RXK Nephew et Varg²™, Wisconsin club
Si RXK Nephew marche dans les pas d’un Lil B, le rappeur de Rochester se distingue du gourou californien de par sa posture et son aura : entre théories complotistes, pichenettes envoyés aux rappeurs et anecdotes personnelles jonglant entre le sordide et le burlesque, la prêche de « Neph » ressemble à celle d’un vagabond habité, dont on ignore si c’est l’alcool ou bien le créateur en personne qui s’exprime à travers lui. Fan revendiqué de techno et d’acid house, le rappeur collabore avec des pointures new-yorkaises du mélange des genres comme DJ Swisha, et ne recule devant aucun style, du moment qu’il peut assouvir son besoin vital et frénétique d’expression. Varg, renommé formellement « Varg²™ » suite à une sombre histoire juridique, est un producteur de musique instrumentale suédois dont la barbe pourrait être celle d’un batteur de death-metal et le coeur celui d’un rappeur anarchiste comme on en compte trop peu. Taquin voir méchant avec les institutions, il se trouve aujourd’hui un peu malgrè-lui au centre d’une nouvelle scène scandinave structurée autour d’influences dépassant la seule musique de club et qui combine une esthétique « avant-gardiste » à des valeurs anti-impérialistes et antifascistes bien affirmées – bien loin de la « business techno » d’obédience berlinoise, qui transforme petit à petit la capitale allemande en parc d’attraction stérile et dépolitisé. Au delà de la techno et l’ambient qui l’ont fait connaitre, ce fan de PNL collabore depuis longtemps avec ses compatriotes rappeurs, notamment Bladee et Yung Lean, avec qui il partage le goût pour les basses profondes qu’on croirait prises dans la glace.
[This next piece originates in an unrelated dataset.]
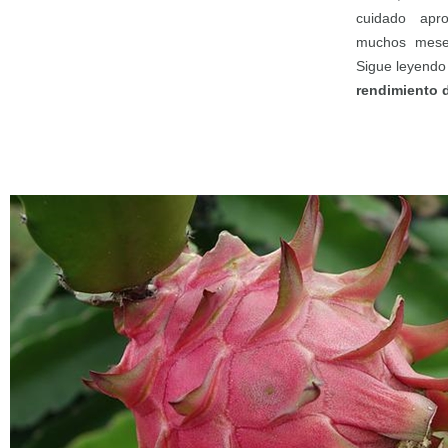
cuidado apro
muchos mese
Sigue leyendo
rendimiento d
C’est à l’aube de l’hiver que la rencontre a lieu avec LD50 VOL.1, un EP de trois titres sorti sans fanfares sur le label Cease 2 Exist du suédois. Sur l’ouverture « Uncut Cocain 2023 Cypher », Varg construit une cathédrale synthétique au pasteur Nephew, tout en restant dans les standards rythmiques du rap actuel du Wisconsin. Depuis son autel, le sermon du rappeur, qui cite entre autres Ludacris, UPS et Amazon Prime, a des faux airs de menace. « Fast 5 / 2 Tone Bussdown AR 15 » porte davantage la patte du producteur, avec ses longues nappes plaintives et compressées qui déferlent sur la voix de Nephew, piégée comme au milieu d’une tempête de neige. Pas révolutionnaires, voire même anecdotiques à l’échelle de leurs discographies déjà pléthoriques, les deux morceaux confirment néanmoins l’alchimie artistique entre les deux hommes, qu’on sent sur la même longueur d’onde émotionnelle. Sans doute la raison d’être de cet EP en commun, le dernier titre, « Girl I Got Girl (Fortnite E Pill Remix) », voit le MC prendre possession de « A Weak Heart to Break (BD 4-Ever) », tentative réussie de trance taillée pour la rave, sortie par Varg en 2019. Ensorcelés par le rappeur, les accords tristes du suédois se teintent d’une énergie étrange, à la fois festive et inquiétante, comme une version rugueuse d’un tube du groupe de dance allemand Scooter, ou la bande-son d’un grand huit fantôme qui tournerait à toute vitesse, sans passagers et au milieu de la nuit. Ce morceau, virgule dans le parcours des deux artistes, cristallise ce qui les rassemble et les rends uniques au sein de leurs « scènes » respectives : leur refus de révéler où s’arrête la blague et où commence l’angoisse, la nuance n’existant pour eux que dans un brillant chaos.